** Directions **
Taking the line that contains "トピック (173, 2489)" as the first and the final line of the records as the last, write out every line between them exactly, ends included, and nothing else.

Stored records
....
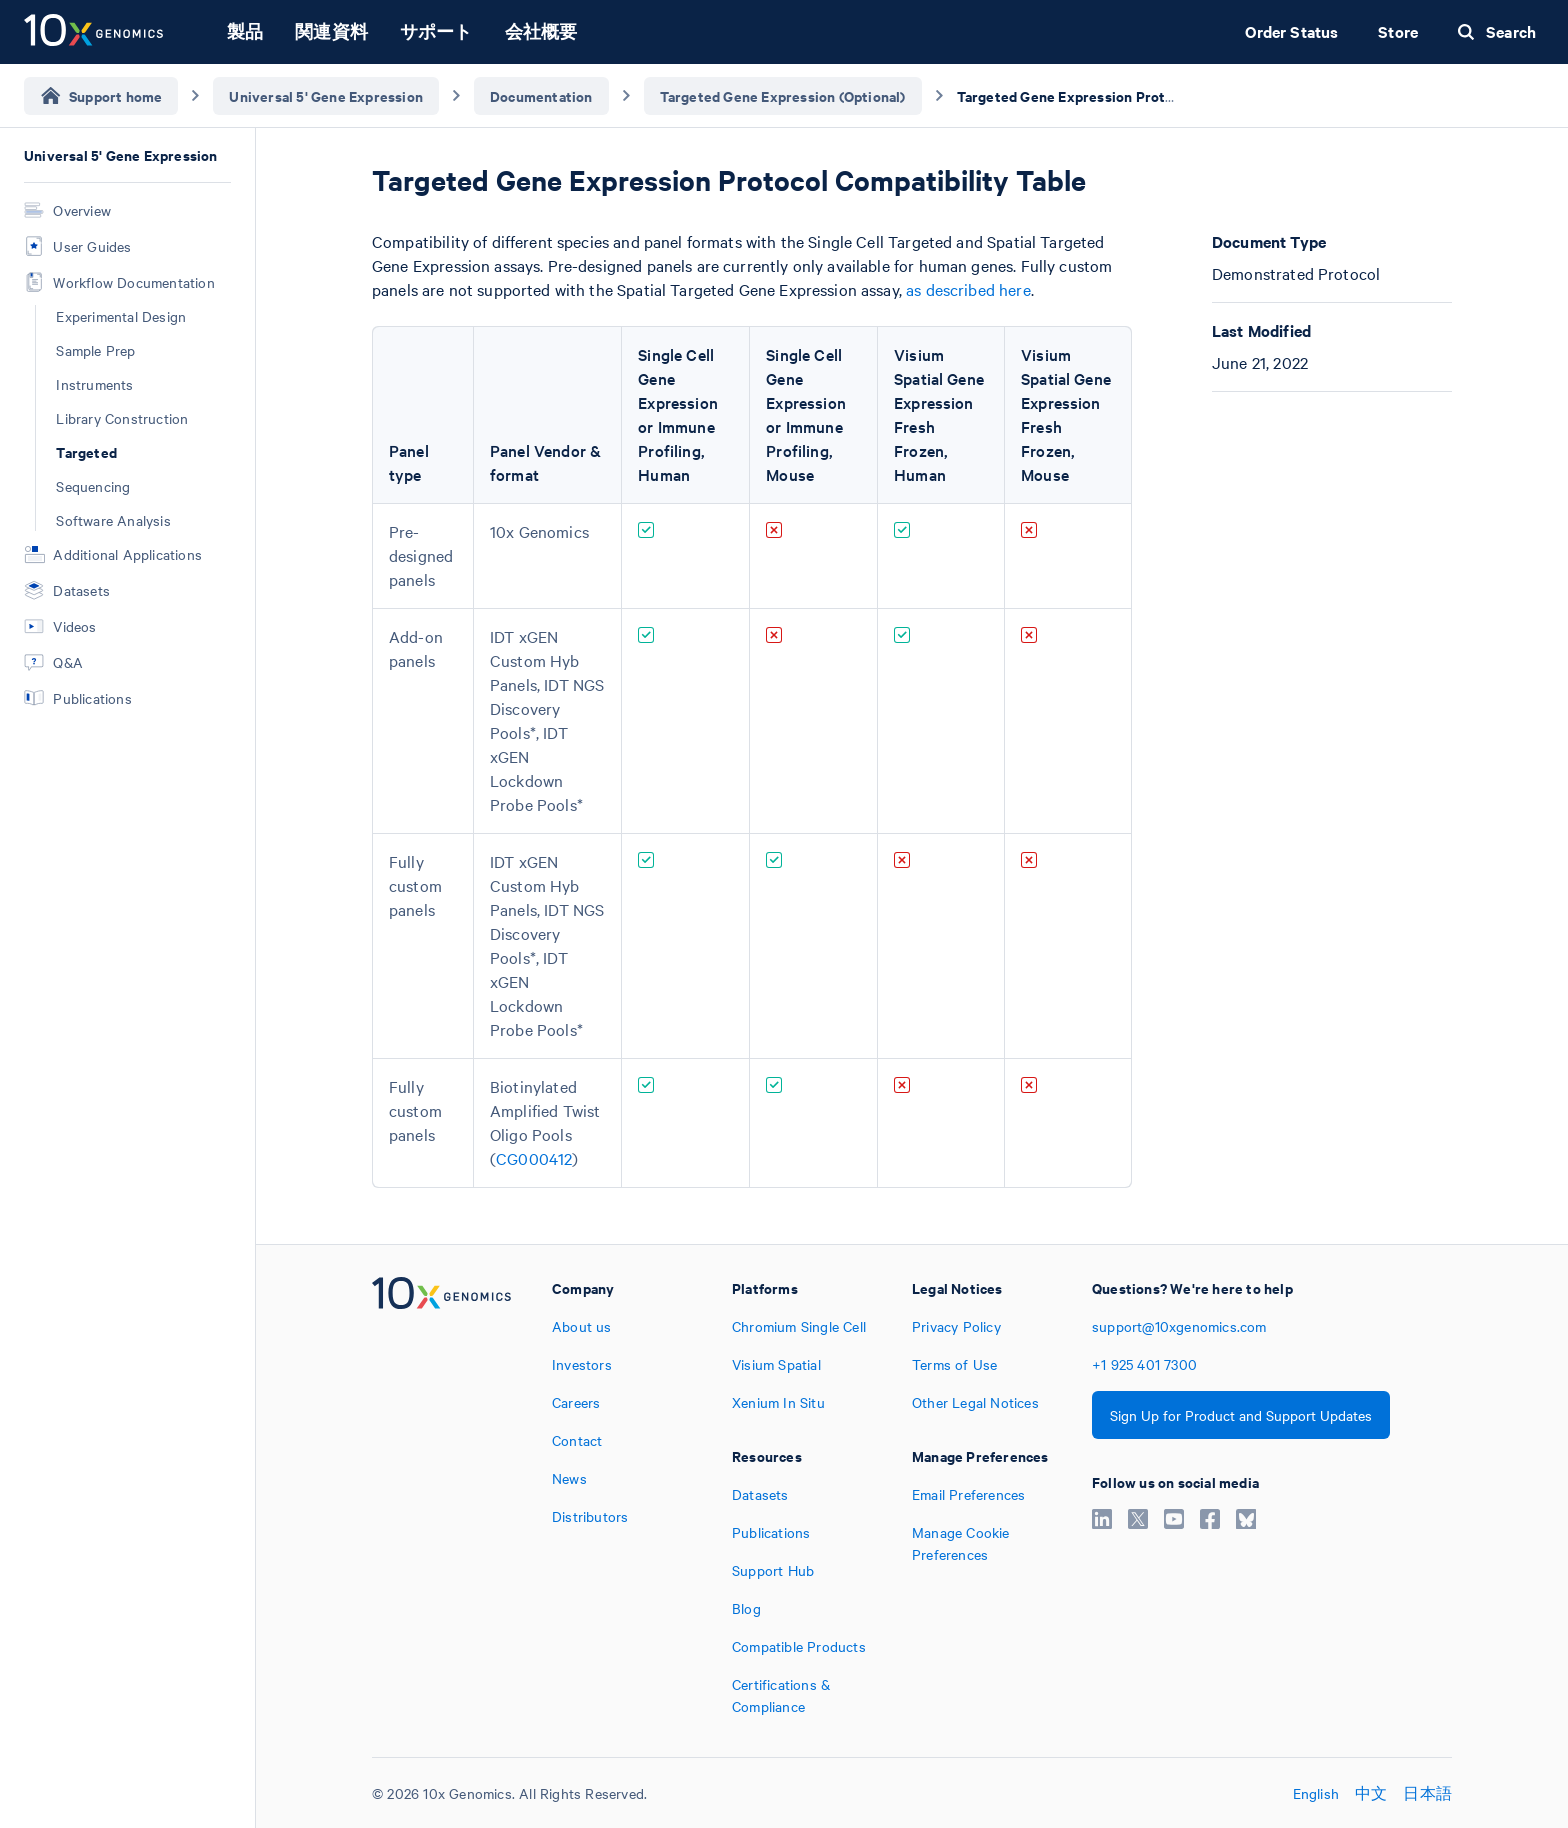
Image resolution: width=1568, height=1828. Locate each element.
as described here (968, 289)
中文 (1371, 1793)
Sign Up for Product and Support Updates (1241, 1415)
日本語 (1427, 1793)
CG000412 (534, 1158)
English (1316, 1793)
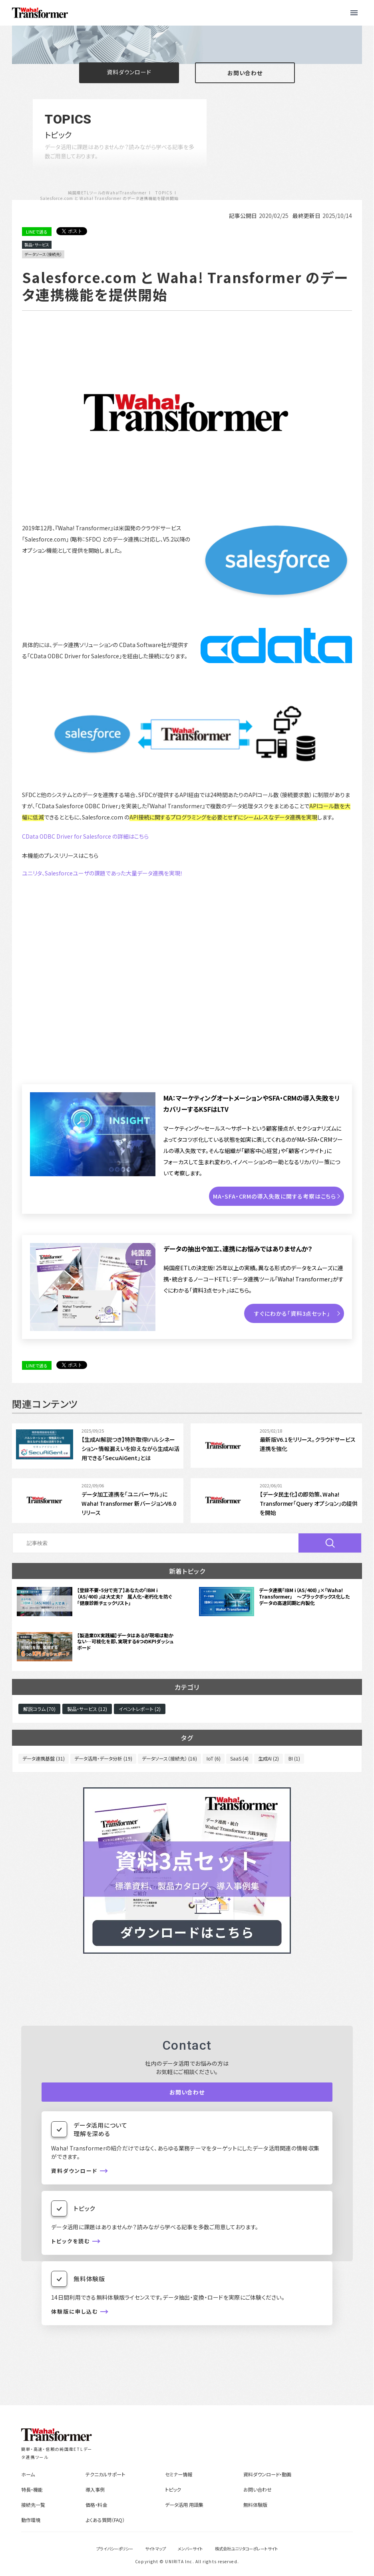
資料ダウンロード (129, 72)
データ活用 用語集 (184, 2504)
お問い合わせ (245, 73)
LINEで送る (37, 231)
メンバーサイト (190, 2549)
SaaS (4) (239, 1758)
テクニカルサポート (105, 2474)
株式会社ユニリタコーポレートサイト (246, 2549)
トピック (173, 2489)
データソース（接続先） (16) (169, 1758)
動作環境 (30, 2519)
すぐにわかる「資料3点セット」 (292, 1313)
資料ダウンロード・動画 (267, 2474)
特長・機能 (32, 2489)
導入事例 (95, 2489)
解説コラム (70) (39, 1708)
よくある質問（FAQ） (105, 2519)
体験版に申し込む (74, 2311)
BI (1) (294, 1758)
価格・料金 (96, 2504)
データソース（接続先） (43, 254)
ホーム (28, 2474)
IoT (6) (214, 1758)
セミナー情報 (178, 2474)
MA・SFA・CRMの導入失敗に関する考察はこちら (274, 1196)
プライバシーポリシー (114, 2549)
....
** Written response **
トピック (173, 2489)
データソース（接続先） (16) (169, 1758)
動作環境 (30, 2519)
すぐにわかる「資料3点セット」 (292, 1313)
資料ダウンロード・動画 (267, 2474)
特長・機能 (32, 2489)
導入事例 (95, 2489)
解説コラム (70) (39, 1708)
よくある質問（FAQ） (105, 2519)
体験版に申し込む (74, 2311)
BI (1) (294, 1758)
価格・料金 (96, 2504)
データソース（接続先） (43, 254)
ホーム (28, 2474)
IoT (6) (214, 1758)
セミナー情報 (178, 2474)
MA・SFA・CRMの導入失敗に関する考察はこちら (274, 1196)
プライバシーポリシー (114, 2549)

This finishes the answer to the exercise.